Shuffling node memberships of subnets: an exploratory conversation

Attack: Censorship

If some organization wanted to stop a canister they didn’t like, they would currently only have to take down a few identified nodes.

If nodes were shuffled daily at random times, it would be very difficult to keep up with attacking the right nodes quickly enough before the canister gets passed on to new ones.

10 Likes

It seems the main question being posed is “Which attacks are potentially mitigated and which new vulnerabilities are opened by implementing shuffling node membership of subnets?”

The main attack vectors that could be mitigated seem to be well described by the others here. I see daily or similar interval of node shuffling as significantly raising the difficulty of node operator collusion or censoring nodes. The net effect seems to be increase the security of any individual subnet to approximate a subnet with all existing node operators as members rather than just the smaller node membership of any subnet.

To me it seems the concern for new vulnerabilities center on discoverability of other subnet members. As @diegop explains, a contingent of compromised (threatened, corrupted, hacked, etc.) but ostensibly honest nodes could eventually be randomly shuffled into a subnet together (which given enough shuffling should eventually happen), discover the joint membership of the other corrupt nodes to be >2/3, and coordinate to tamper with their subnet’s canister, especially if that canister holds valuable digital assets or information. The best protection against this vulnerability would be to shield the identity of the node operators from one other in any subnet, which I do not know whether it is feasible to do.
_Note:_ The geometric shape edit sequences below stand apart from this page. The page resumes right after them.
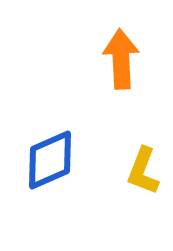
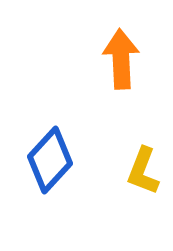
blue diamond: rotated 24 degrees counterclockwise
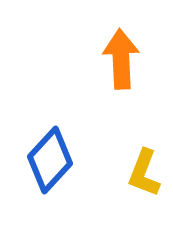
yellow L-shape: moved 1 px right, 2 px down
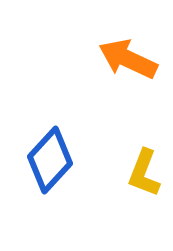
orange arrow: moved 7 px right; rotated 62 degrees counterclockwise
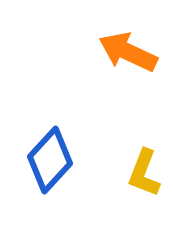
orange arrow: moved 7 px up
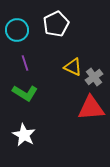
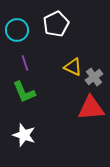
green L-shape: moved 1 px left, 1 px up; rotated 35 degrees clockwise
white star: rotated 10 degrees counterclockwise
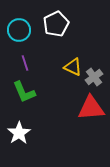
cyan circle: moved 2 px right
white star: moved 5 px left, 2 px up; rotated 20 degrees clockwise
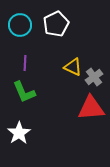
cyan circle: moved 1 px right, 5 px up
purple line: rotated 21 degrees clockwise
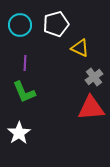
white pentagon: rotated 10 degrees clockwise
yellow triangle: moved 7 px right, 19 px up
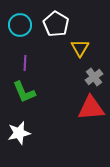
white pentagon: rotated 25 degrees counterclockwise
yellow triangle: rotated 36 degrees clockwise
white star: rotated 20 degrees clockwise
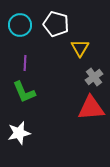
white pentagon: rotated 15 degrees counterclockwise
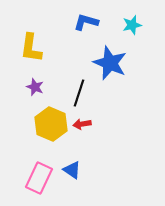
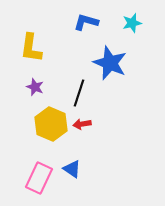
cyan star: moved 2 px up
blue triangle: moved 1 px up
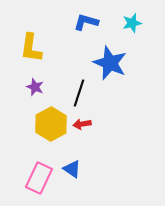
yellow hexagon: rotated 8 degrees clockwise
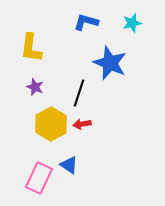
blue triangle: moved 3 px left, 4 px up
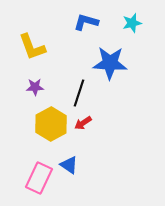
yellow L-shape: moved 1 px right, 1 px up; rotated 28 degrees counterclockwise
blue star: rotated 20 degrees counterclockwise
purple star: rotated 24 degrees counterclockwise
red arrow: moved 1 px right, 1 px up; rotated 24 degrees counterclockwise
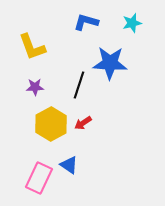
black line: moved 8 px up
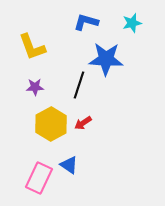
blue star: moved 4 px left, 4 px up
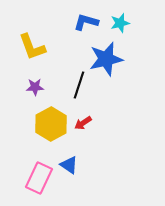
cyan star: moved 12 px left
blue star: rotated 16 degrees counterclockwise
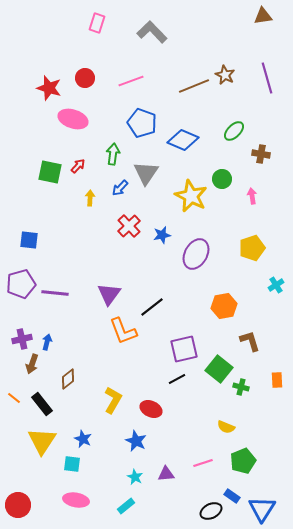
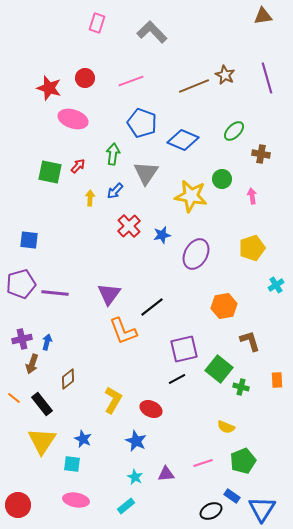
blue arrow at (120, 188): moved 5 px left, 3 px down
yellow star at (191, 196): rotated 16 degrees counterclockwise
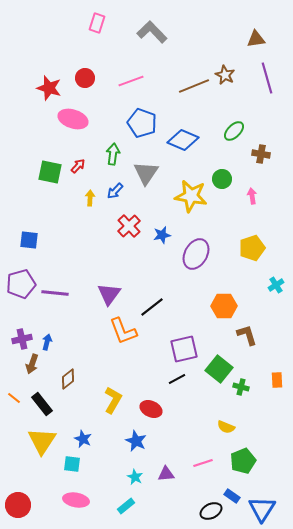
brown triangle at (263, 16): moved 7 px left, 23 px down
orange hexagon at (224, 306): rotated 10 degrees clockwise
brown L-shape at (250, 341): moved 3 px left, 6 px up
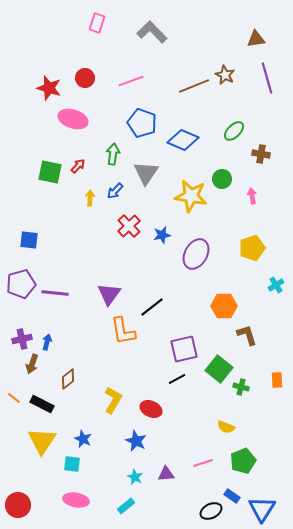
orange L-shape at (123, 331): rotated 12 degrees clockwise
black rectangle at (42, 404): rotated 25 degrees counterclockwise
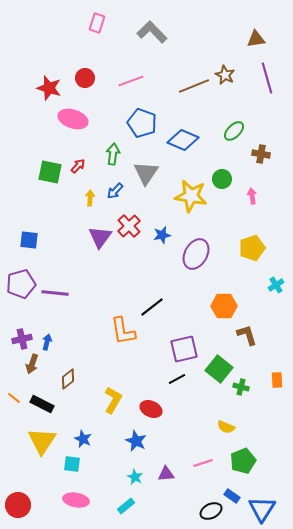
purple triangle at (109, 294): moved 9 px left, 57 px up
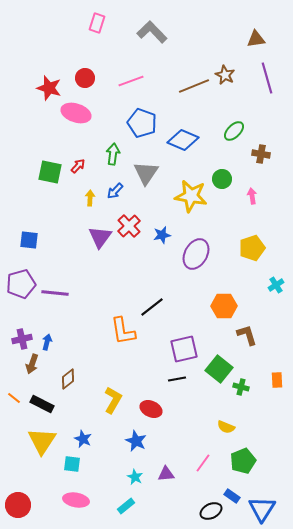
pink ellipse at (73, 119): moved 3 px right, 6 px up
black line at (177, 379): rotated 18 degrees clockwise
pink line at (203, 463): rotated 36 degrees counterclockwise
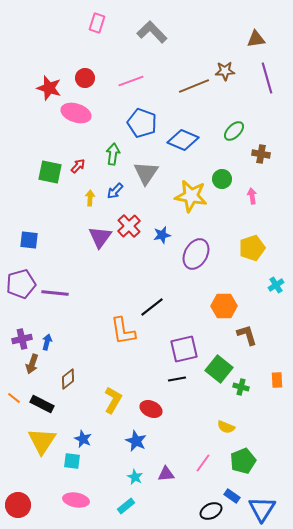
brown star at (225, 75): moved 4 px up; rotated 30 degrees counterclockwise
cyan square at (72, 464): moved 3 px up
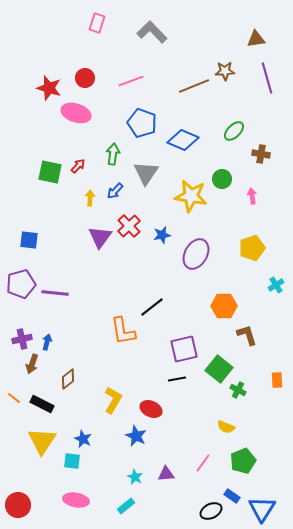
green cross at (241, 387): moved 3 px left, 3 px down; rotated 14 degrees clockwise
blue star at (136, 441): moved 5 px up
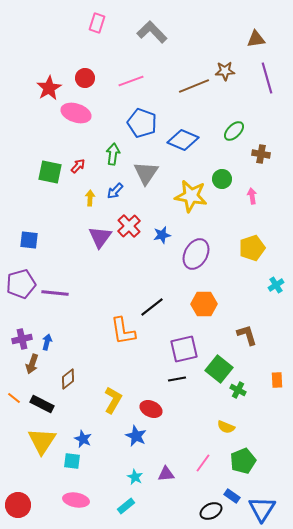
red star at (49, 88): rotated 25 degrees clockwise
orange hexagon at (224, 306): moved 20 px left, 2 px up
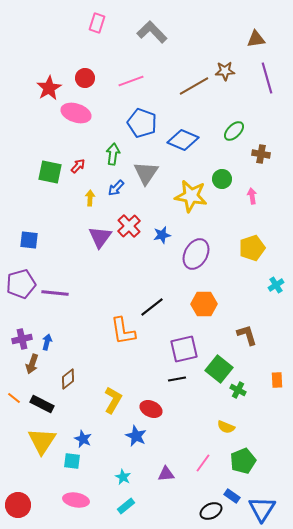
brown line at (194, 86): rotated 8 degrees counterclockwise
blue arrow at (115, 191): moved 1 px right, 3 px up
cyan star at (135, 477): moved 12 px left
However the status quo now is that any motivated actor or group of nodes could work to corrupt known nodes on known subnets whose membership is static. I would rather have the moving target problem of shuffling subnets spontaneously being assigned compromised members than the non-moving target problem of static subnets with fixed (although distributed) points of failure.

4 Likes

I don’t have any new attack vectors to contribute to the discussion, but I think the ones that have been laid out so far seem valid, are concerning to me, and are worth preventing. Obviously the Dfinity foundation has to juggle competing concerns on what to prioritize next so this may not be at the top of the list, but I believe they should be addressed at some point.
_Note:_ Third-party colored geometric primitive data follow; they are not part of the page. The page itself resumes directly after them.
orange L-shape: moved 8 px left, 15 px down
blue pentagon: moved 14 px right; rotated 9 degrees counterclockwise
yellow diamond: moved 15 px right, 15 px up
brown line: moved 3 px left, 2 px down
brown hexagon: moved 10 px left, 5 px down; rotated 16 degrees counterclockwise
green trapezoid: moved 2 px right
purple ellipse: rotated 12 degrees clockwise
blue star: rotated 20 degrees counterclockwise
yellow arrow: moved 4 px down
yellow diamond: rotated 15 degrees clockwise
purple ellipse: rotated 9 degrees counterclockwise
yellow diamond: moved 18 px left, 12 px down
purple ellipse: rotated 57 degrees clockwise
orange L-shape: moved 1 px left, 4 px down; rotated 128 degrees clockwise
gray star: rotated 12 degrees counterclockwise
I’ve spoken with @lastmjs before about some of these attack vectors and they seem theoretically sound, and potentially not that difficult to even pull off. What worries me even more is that even though Jordan is very smart and has obviously thought about this a lot, he isn’t even a security expert by trade. It makes me wonder what other even more obscure vectors might be discovered by those who have studied attack vectors for years.

I’m not saying that node/canister shuffling has to be the solution to these problems. Maybe there’s a better way to tackle them. Or maybe there’s some reason that these aren’t valid. But if these attack vectors are as valid as they seem, and we know about them, it would be foolish to ignore them, regardless of how low the probability seems. As the internet computer grows so to will the incentive to exploit these. Once again, we may not need to fix them as the very next roadmap item. Hopefully for now the care we’ve put into selecting node providers will keep us safe. But we should have a game plan on these and shuffling seems like it would do the trick nicely.

Also, thanks for everyone’s comments so far. I’m not in the weeds enough yet on this so this thread had been really enlightening.

6 Likes

Thanks everybody for the insightful comments! I understand that it’s a lot of effort to write all these thoughts down in detail, but I think this really helps for the discussion. To keep an overview, so far people brought up the following possible advantages of shuffling:

  • node operator collusion (a majority of the nodes of a subnet are malicious and tamper with the subnet state)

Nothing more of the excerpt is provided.